▶ [BRIEF]
Set down exactly the lines in the records below that run from the line with "предпринимателям как к жуликам и мошенникам." to the line with "нетрпељивости и стереотипа", inclusive, and nothing more.

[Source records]
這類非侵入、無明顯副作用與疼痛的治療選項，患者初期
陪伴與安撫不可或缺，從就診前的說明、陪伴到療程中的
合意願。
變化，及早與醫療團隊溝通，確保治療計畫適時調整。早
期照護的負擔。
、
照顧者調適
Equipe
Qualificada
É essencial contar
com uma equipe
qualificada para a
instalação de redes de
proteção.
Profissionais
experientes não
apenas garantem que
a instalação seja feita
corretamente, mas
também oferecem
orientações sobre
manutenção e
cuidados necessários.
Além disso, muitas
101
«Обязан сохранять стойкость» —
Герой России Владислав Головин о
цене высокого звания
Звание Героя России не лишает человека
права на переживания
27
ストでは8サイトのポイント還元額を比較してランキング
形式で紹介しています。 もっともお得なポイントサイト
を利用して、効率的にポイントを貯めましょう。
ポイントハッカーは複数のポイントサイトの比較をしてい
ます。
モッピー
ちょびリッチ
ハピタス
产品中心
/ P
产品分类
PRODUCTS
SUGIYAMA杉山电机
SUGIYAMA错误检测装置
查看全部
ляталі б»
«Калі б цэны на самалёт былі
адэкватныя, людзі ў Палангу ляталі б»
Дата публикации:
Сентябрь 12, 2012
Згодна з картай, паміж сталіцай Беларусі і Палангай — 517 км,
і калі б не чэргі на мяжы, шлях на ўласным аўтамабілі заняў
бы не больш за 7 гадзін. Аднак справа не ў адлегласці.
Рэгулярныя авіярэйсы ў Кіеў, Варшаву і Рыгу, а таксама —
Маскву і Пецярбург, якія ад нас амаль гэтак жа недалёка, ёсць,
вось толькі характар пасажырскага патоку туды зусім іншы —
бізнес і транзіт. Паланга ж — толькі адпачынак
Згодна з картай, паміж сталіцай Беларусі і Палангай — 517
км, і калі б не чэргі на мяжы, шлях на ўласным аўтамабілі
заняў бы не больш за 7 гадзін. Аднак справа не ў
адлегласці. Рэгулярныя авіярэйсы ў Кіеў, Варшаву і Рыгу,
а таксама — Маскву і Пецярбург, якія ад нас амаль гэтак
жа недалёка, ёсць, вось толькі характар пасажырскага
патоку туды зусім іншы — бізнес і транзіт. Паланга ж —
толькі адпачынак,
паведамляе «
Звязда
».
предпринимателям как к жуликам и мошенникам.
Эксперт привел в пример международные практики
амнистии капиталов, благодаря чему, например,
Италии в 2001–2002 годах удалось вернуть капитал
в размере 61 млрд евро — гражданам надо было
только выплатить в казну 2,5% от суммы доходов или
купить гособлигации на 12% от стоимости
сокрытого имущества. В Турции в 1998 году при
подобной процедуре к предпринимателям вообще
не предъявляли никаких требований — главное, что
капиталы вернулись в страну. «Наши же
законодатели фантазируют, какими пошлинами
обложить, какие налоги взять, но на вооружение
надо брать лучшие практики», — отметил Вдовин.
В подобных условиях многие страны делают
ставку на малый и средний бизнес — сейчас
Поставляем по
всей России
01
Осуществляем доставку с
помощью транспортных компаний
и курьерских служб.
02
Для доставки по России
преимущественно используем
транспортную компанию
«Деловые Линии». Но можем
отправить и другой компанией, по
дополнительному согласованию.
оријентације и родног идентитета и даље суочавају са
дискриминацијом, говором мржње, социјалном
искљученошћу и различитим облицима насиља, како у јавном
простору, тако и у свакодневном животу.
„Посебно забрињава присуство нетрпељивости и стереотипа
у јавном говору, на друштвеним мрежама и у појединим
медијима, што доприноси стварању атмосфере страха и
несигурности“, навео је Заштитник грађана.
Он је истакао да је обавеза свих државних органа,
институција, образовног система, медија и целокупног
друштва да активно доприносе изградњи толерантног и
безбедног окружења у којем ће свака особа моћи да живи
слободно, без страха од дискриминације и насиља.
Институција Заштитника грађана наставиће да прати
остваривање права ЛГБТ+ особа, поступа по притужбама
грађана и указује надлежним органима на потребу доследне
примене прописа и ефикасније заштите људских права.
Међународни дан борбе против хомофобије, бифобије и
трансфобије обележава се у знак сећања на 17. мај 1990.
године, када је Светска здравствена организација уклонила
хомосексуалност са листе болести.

▶ [SOLUTION TO THIS PROBLEM]
предпринимателям как к жуликам и мошенникам.
Эксперт привел в пример международные практики
амнистии капиталов, благодаря чему, например,
Италии в 2001–2002 годах удалось вернуть капитал
в размере 61 млрд евро — гражданам надо было
только выплатить в казну 2,5% от суммы доходов или
купить гособлигации на 12% от стоимости
сокрытого имущества. В Турции в 1998 году при
подобной процедуре к предпринимателям вообще
не предъявляли никаких требований — главное, что
капиталы вернулись в страну. «Наши же
законодатели фантазируют, какими пошлинами
обложить, какие налоги взять, но на вооружение
надо брать лучшие практики», — отметил Вдовин.
В подобных условиях многие страны делают
ставку на малый и средний бизнес — сейчас
Поставляем по
всей России
01
Осуществляем доставку с
помощью транспортных компаний
и курьерских служб.
02
Для доставки по России
преимущественно используем
транспортную компанию
«Деловые Линии». Но можем
отправить и другой компанией, по
дополнительному согласованию.
оријентације и родног идентитета и даље суочавају са
дискриминацијом, говором мржње, социјалном
искљученошћу и различитим облицима насиља, како у јавном
простору, тако и у свакодневном животу.
„Посебно забрињава присуство нетрпељивости и стереотипа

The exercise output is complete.